Bu konuda Kuran-ı Kerim’de şöyle buyrulmaktadır:”Andolsun ki sizi biraz korku ve açlıkla; mallardan, canlardan ve ürünlerden eksiltmekle sınayacağız. Sabredenleri müjdele! Onlar, başlarına bir musibet geldiğinde, “Doğrusu biz Allah’a aidiz ve kuşkusuz O’na döneceğiz” derler.” (Bakara 155)
“Kim bir kötülük işlerse, onun karşılığını görür” (Nisa, 4/123) ayetinde ifade edildiği gibi, bu ümmetin kötü işlerse bile karşılıklarının genellikle dünyada ödeneceği vurgulanmıştır. Ancak tevbe etmeyenler, pişmanlık duymayanlar ahirette cezalarını çekeceklerdir.
Dünyanın geçiciliği ve ahiretin ebediliği
Bu dünyada yaşanan her şeyin geçici olduğunu unutmayalım. Dünya hayatı, ahiretle kıyaslandığında gölge bir makamda kalmaktadır.
Hayatımızdaki sıkıntılar ve engeller, ahirete hazırlık olarak görülmelidir. İnananlar, sabır ve dua ile bu zorlukların üstesinden gelerek, ahirette büyük ödüller kazanacaklardır.
Din İşleri Yüksek Kurulu bu konuda şu açıklamayı yapmıştır:
Bu dünyada maruz kalınan engel, günahlara keffaret olur mu? Engel sebebiyle yaşanan zorluk ve sıkıntıların ahirette bir karşılığı olacak mı?
“Hiç kuşkusuz tüm günahların en büyük kefareti içtenlikle yapılan tövbedir. Yüce Allah içtenlikle yapılan bir tövbe (Tahrîm 66/8.)ile tüm günahları bağışlar. (Zümer 39/53.) Elbette sabırla ve tahammülle göğüslenen sıkıntılar için ahirette büyük ecir vardır. Çünkü Allah (c.c.) sabredenleri müjdelerken bir kayıtta bulunmamıştır. (Bakara 2/155.) Bu durum onların ecirlerinin sınırsız olduğunu göstermektedir.”
Hz.
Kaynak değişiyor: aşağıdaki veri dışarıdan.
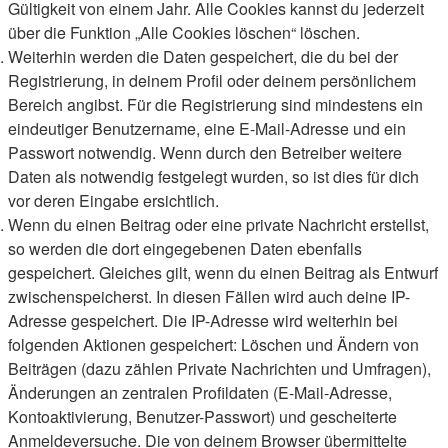
Gültigkeit von einem Jahr. Alle Cookies kannst du jederzeit
über die Funktion „Alle Cookies löschen“ löschen.
Weiterhin werden die Daten gespeichert, die du bei der
Registrierung, in deinem Profil oder deinem persönlichem
Bereich angibst. Für die Registrierung sind mindestens ein
eindeutiger Benutzername, eine E-Mail-Adresse und ein
Passwort notwendig. Wenn durch den Betreiber weitere
Daten als notwendig festgelegt wurden, so ist dies für dich
vor deren Eingabe ersichtlich.
Wenn du einen Beitrag oder eine private Nachricht erstellst,
so werden die dort eingegebenen Daten ebenfalls
gespeichert. Gleiches gilt, wenn du einen Beitrag als Entwurf
zwischenspeicherst. In diesen Fällen wird auch deine IP-
Adresse gespeichert. Die IP-Adresse wird weiterhin bei
folgenden Aktionen gespeichert: Löschen und Ändern von
Beiträgen (dazu zählen Private Nachrichten und Umfragen),
Änderungen an zentralen Profildaten (E-Mail-Adresse,
Kontoaktivierung, Benutzer-Passwort) und gescheiterte
Anmeldeversuche. Die von deinem Browser übermittelte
Peygamber (s.a.s.) sabredenleri müjdeliyor
Dünyada çekilen sıkıntı ve hastalıkların, günahlara kefaret olduğuna ve ahirette mükâfatının bulunacağına dair hadisler, İslam kaynaklarında sıklıkla geçmektedir. İşte bu konuda bazı hadisler:
- Her sıkıntının bir karşılığı vardır
Hz. Peygamber (s.a.s.), dünyada çekilen her türlü sıkıntı ve zorlukların günahlara kefaret olacağını belirtmiştir:
“Bir Müslümana herhangi bir musibet, bir sıkıntı, bir keder, bir üzüntü, bir eziyet, bir gam dokunursa, hatta kendisine bir diken bile batarsa, mutlaka Allah bunları onun günahlarına kefaret yapar.”
(Buharî, Marda, 1; Müslim, Birr, 52)
- Hastalıkların günahlara kefaret olması
Hastalıkların müminler için bir imtihan olduğu ve bu hastalıkların sabırla karşılanması hâlinde günahların affedileceği vurgulanır:
“Mümin, hastalığa yakalandığında Allah onun günahlarını döker, tıpkı bir ağacın yapraklarını dökmesi gibi.”
(Müslim, Birr, 45)
Hz. Peygamber (s.a.s.), sabır ve duaların müminin en güçlü silahları olduğunu belirtmiştir:
“Sabır ve dua müminin ne güzel iki silahıdır.”
(Kenzu’l-Ummal, III/272, h.no: 6505)
- Zorluklara karşı sabretmek
Bir başka hadiste, dünyada başa gelen zorlukların ve sabrın karşılığında müminlere cennette büyük mükâfatlar verileceği bildirilmiştir:
“Allah Teâlâ buyuruyor ki: Ben bir kulumun iki sevgili gözünü alırsam (onu kör edersem) ve o buna sabrederse, onun karşılığında ona cenneti veririm.”
(Buharî, Marda, 7)
Bu hadisler, müminlerin dünyada yaşadığı sıkıntı ve hastalıkların ahirette büyük ecir ve ödüllere dönüşeceğini göstermekte, Allah’ın rahmet ve adaletinin tecellisini açıklamaktadır. Sabır ve imanla karşılanan her musibetin, günahlara kefaret olduğuna işaret eden bu hadisler, müminler için önemli bir motivasyon kaynağıdır.